Très efficace aussi est la manière dont Bendis sème le soupçon car qui se cache derrière le masque de Leviathan. Sa méthode (laisser des surivants pour en faire des suspects et installer la tension entre eux) est habile, surtout si, effectivement, un des rescapés est Leviathan. Bendis a, par exemple, plusieurs fois insisté sur le fait que Lois Lane était la femme la plus dangereuse du DCU : est-ce que Steve Trevor a raison de la soupçonner ? Damian Wayne a aussi confié à son père, Batman, qu'il pensait que Jason Todd/Red Hood (qui s'est engagé dans une voie plus radicale) était Leviathan.
Conformément à la promesse de DC, Green Arrow fait son grand retour peu de temps après l'arrêt de sa série et joue déjà un rôle important. Bendis a déjà ramené la Question (Vic Sage) dans la partie, tout comme Kate Spencer/Manhunter. Je suis curieux de voir comment il va introduire le fantasque Plastic Man à l'enquête.
Visuellement, Event Leviathan a été écrit pour Alex Maleev qui avait demandé à Bendis de lui donner une histoire avec Batman. Du coup, c'est aussi le premier event du dessinateur : un choix culotté car son style se situe aux antipodes de ce qu'on peut attendre avec ce genre de récit.
Mais choix aussi approprié si on revient au terme de "mystery thriller" qui définit cette saga. Avec Bendis, Maleev s'est fait connaître grâce à des histoires noires, "character's driven" (conduites par les personnages), depuis Sam & Twitch jusqu'à Scarlet en passant évidemment par leur run sur Daredevil. Il est donc dans son élément et l'épisode le confirme.

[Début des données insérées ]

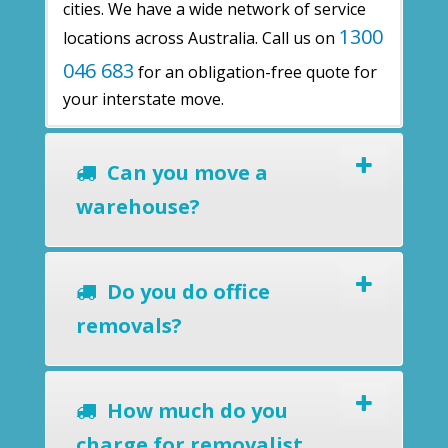
cities. We have a wide network of service
1300
locations across Australia. Call us on
046 683
for an obligation-free quote for
your interstate move.
Can you move a
warehouse?
Do you do office
removals?
How much do you
charge for removalist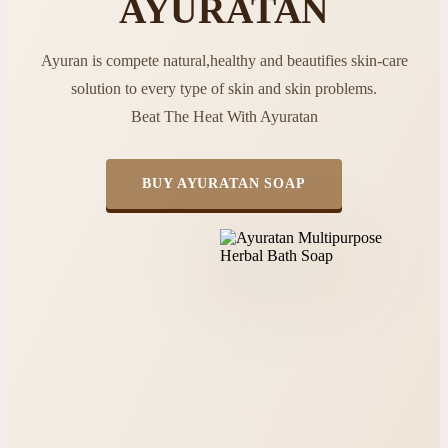
AYURATAN
Ayuran is compete natural,healthy and beautifies skin-care
solution to every type of skin and skin problems.
Beat The Heat With Ayuratan
BUY AYURATAN SOAP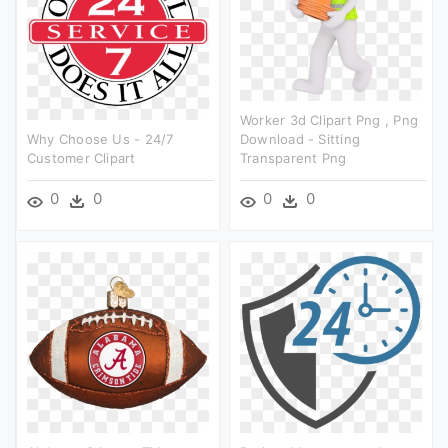
Worker 3d Clipart Png , Png
Why Choose Us - 24/7
Download - Sitting
Customer Clipart
Transparent Png
0
0
0
0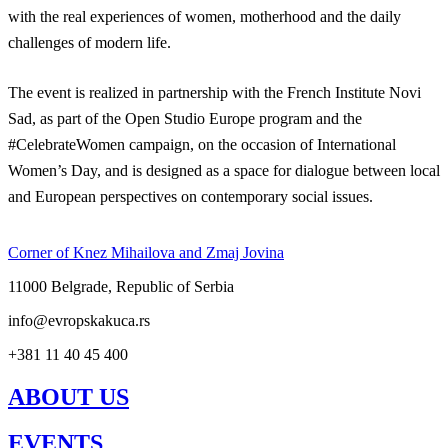
with the real experiences of women, motherhood and the daily
challenges of modern life.
The event is realized in partnership with the French Institute Novi
Sad, as part of the Open Studio Europe program and the
#CelebrateWomen campaign, on the occasion of International
Women’s Day, and is designed as a space for dialogue between local
and European perspectives on contemporary social issues.
Corner of Knez Mihailova and Zmaj Jovina
11000 Belgrade, Republic of Serbia
info@evropskakuca.rs
+381 11 40 45 400
ABOUT US
EVENTS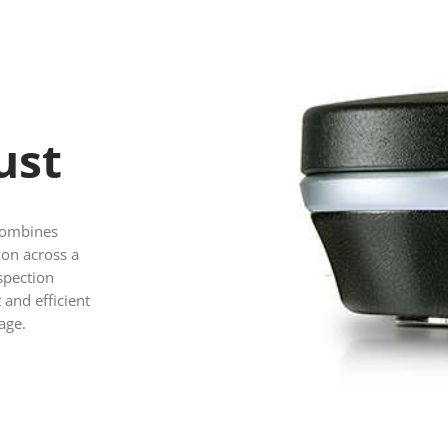
m
ust
 combines
ion across a
spection
 and efficient
age.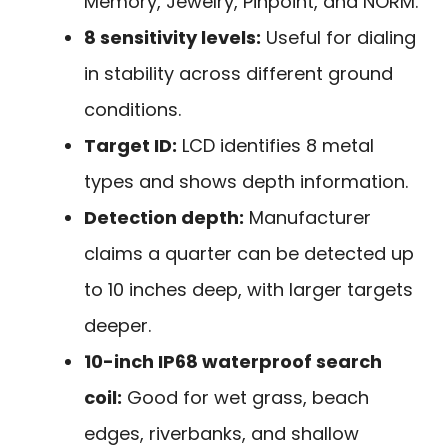
Memory, Jewelry, Pinpoint, and NORM.
8 sensitivity levels:
Useful for dialing
in stability across different ground
conditions.
Target ID:
LCD identifies 8 metal
types and shows depth information.
Detection depth:
Manufacturer
claims a quarter can be detected up
to 10 inches deep, with larger targets
deeper.
10-inch IP68 waterproof search
coil:
Good for wet grass, beach
edges, riverbanks, and shallow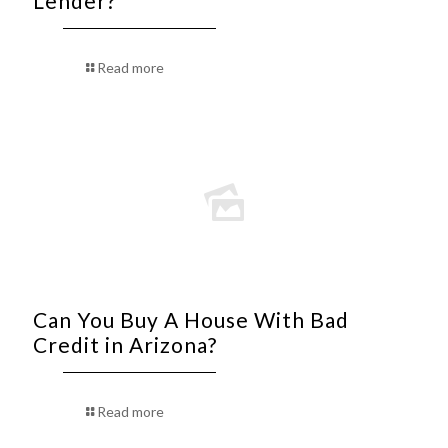
Lender?
Read more
Can You Buy A House With Bad
Credit in Arizona?
Read more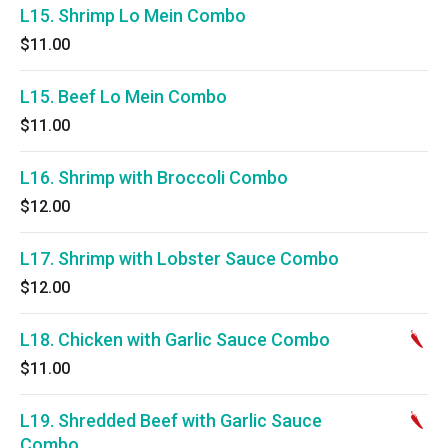
L15. Shrimp Lo Mein Combo
$11.00
L15. Beef Lo Mein Combo
$11.00
L16. Shrimp with Broccoli Combo
$12.00
L17. Shrimp with Lobster Sauce Combo
$12.00
L18. Chicken with Garlic Sauce Combo
$11.00
L19. Shredded Beef with Garlic Sauce
Combo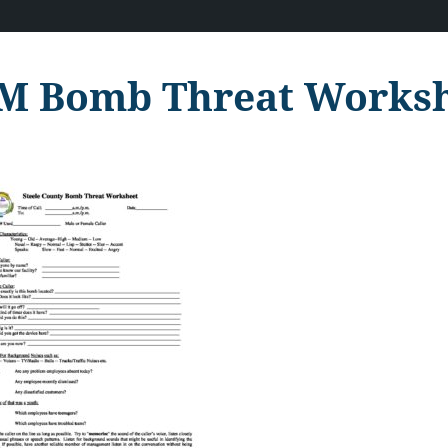
M Bomb Threat Works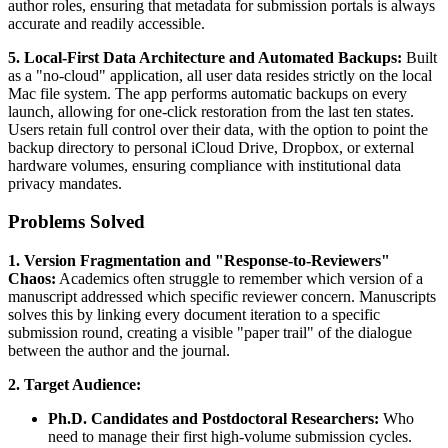
author roles, ensuring that metadata for submission portals is always
accurate and readily accessible.
5. Local-First Data Architecture and Automated Backups:
Built
as a "no-cloud" application, all user data resides strictly on the local
Mac file system. The app performs automatic backups on every
launch, allowing for one-click restoration from the last ten states.
Users retain full control over their data, with the option to point the
backup directory to personal iCloud Drive, Dropbox, or external
hardware volumes, ensuring compliance with institutional data
privacy mandates.
Problems Solved
1. Version Fragmentation and "Response-to-Reviewers"
Chaos:
Academics often struggle to remember which version of a
manuscript addressed which specific reviewer concern. Manuscripts
solves this by linking every document iteration to a specific
submission round, creating a visible "paper trail" of the dialogue
between the author and the journal.
2. Target Audience:
Ph.D. Candidates and Postdoctoral Researchers:
Who
need to manage their first high-volume submission cycles.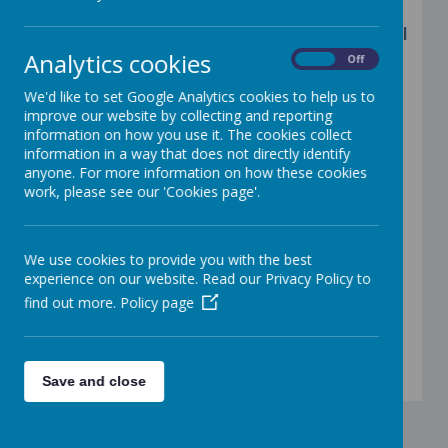
Please see below the timings of our school
Analytics cookies
On
Off
day
We'd like to set Google Analytics cookies to help us to
8:45am Start of the school day
improve our website by collecting and reporting
information on how you use it. The cookies collect
9:00am Registration closes
information in a way that does not directly identify
anyone. For more information on how these cookies
9:00am Lessons begin
work, please see our 'Cookies page'.
10:30am - 10:45am Break time
We use cookies to provide you with the best
11:30am - 12:30pm EYFS lunchtime
experience on our website. Read our Privacy Policy to
find out more.
Policy page
12:00pm - 1:00pm KS1/KS2 lunchtime
3:15pm School day ends
Save and close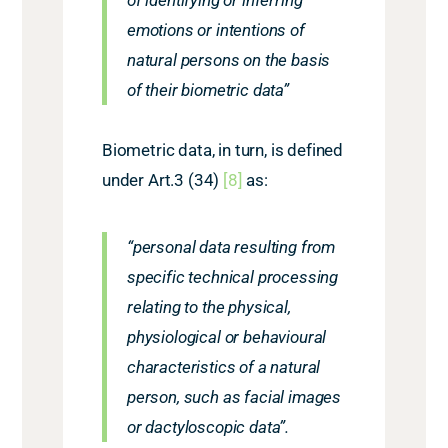
emotions or intentions of
natural persons on the basis
of their biometric data”
Biometric data, in turn, is defined
under Art.3 (34)
[
8]
as:
“personal data resulting from
specific technical processing
relating to the physical,
physiological or behavioural
characteristics of a natural
person, such as facial images
or dactyloscopic data”.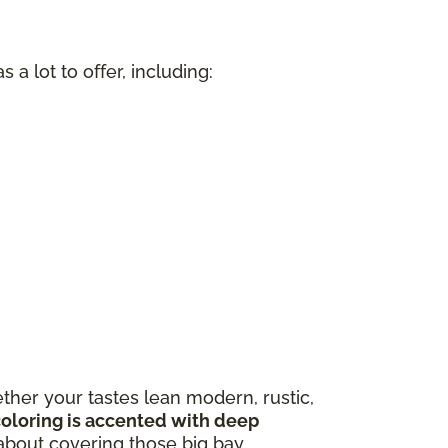
a lot to offer, including:
n
ther your tastes lean modern, rustic,
coloring is accented with deep
about covering those big bay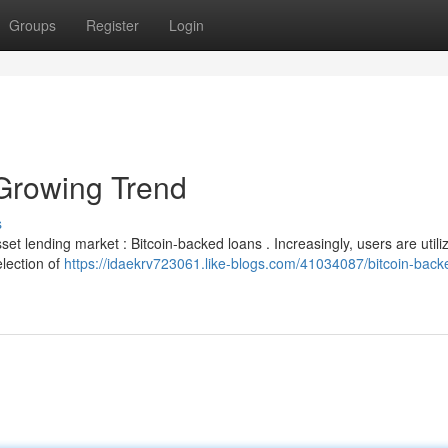
Groups
Register
Login
Growing Trend
s
t lending market : Bitcoin-backed loans . Increasingly, users are utiliz
lection of
https://idaekrv723061.like-blogs.com/41034087/bitcoin-back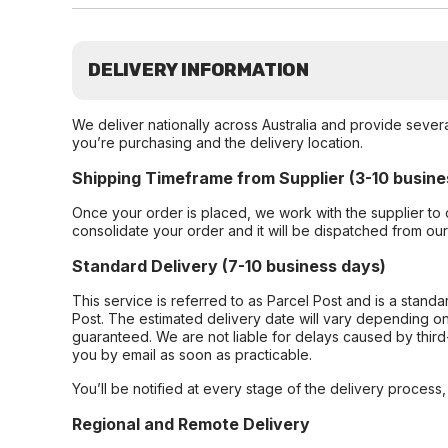
DELIVERY INFORMATION
We deliver nationally across Australia and provide sever
you’re purchasing and the delivery location.
Shipping Timeframe from Supplier (3-10 busine
Once your order is placed, we work with the supplier to 
consolidate your order and it will be dispatched from ou
Standard Delivery (7-10 business days)
This service is referred to as Parcel Post and is a stand
Post. The estimated delivery date will vary depending on
guaranteed. We are not liable for delays caused by third-
you by email as soon as practicable.
You’ll be notified at every stage of the delivery process
Regional and Remote Delivery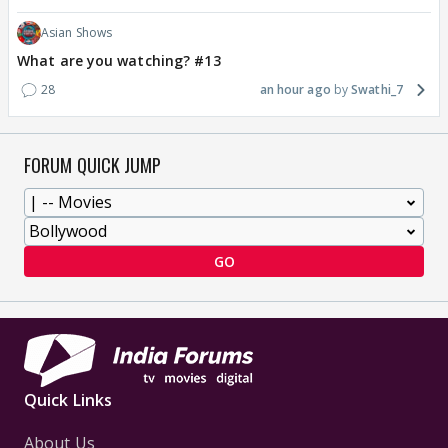
Asian Shows
What are you watching? #13
28
an hour ago
Swathi_7
FORUM QUICK JUMP
GO
Quick Links
About Us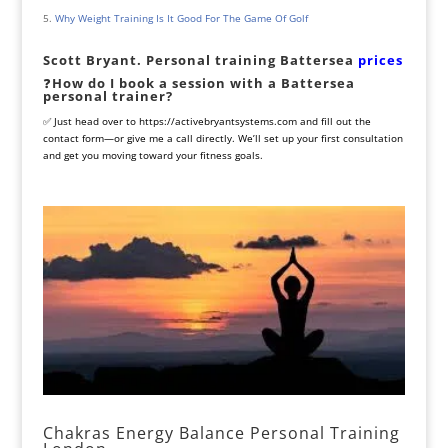
Why Weight Training Is It Good For The Game Of Golf
Scott Bryant. Personal training Battersea
prices
❓
How do I book a session with a Battersea
personal trainer?
✅ Just head over to
https://activebryantsystems.com
and fill out the
contact form—or give me a call directly. We’ll set up your first consultation
and get you moving toward your fitness goals.
Chakras Energy Balance Personal Training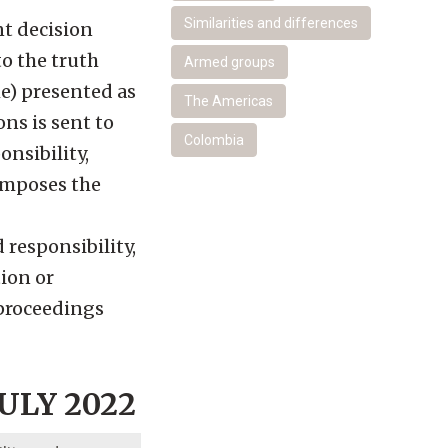
Similarities and differences
nt decision
to the truth
Armed groups
he) presented as
The Americas
ons is sent to
Colombia
nsibility,
 imposes the
 responsibility,
tion or
l proceedings
ULY 2022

Le dessin, peu dynamique mais aux ambiances tendues, convient parfaitement à ce numéro, qui se déroule quasi entièrement dans des ruines plongées dans la pénombre. Batman est traité comme une silhouette sombre, une ombre quasi fantomatique, épurée au maximum. Maleev assumant aussi sa colorisation a tout le loisir pour distinguer les scènes : ainsi le flash-back avec la destruction de l'Odyssée crépite de couleurs vives et l'épilogue baigne dans des tons chauds, rassurants, par contraste avec le reste. Cela peut être vu comme une métaphore : les héros sont dans la nuit, ils ne savent encore rien, tandis qua Leviathan contrôle tout et se pose comme la lumière du monde à venir.
Tout comme l'autre event DC du moment (DCeased), Event Leviathan a une identité narrative et graphique forte, et ne s'encombre pas de tie-in multiples (même si Action Comics devrait être un bon complément de programme). Cela rend la lecture efficace et digeste tout en conservant un vrai suspense (une gageure quand on anime des personnages comme Batman). Prometteur donc.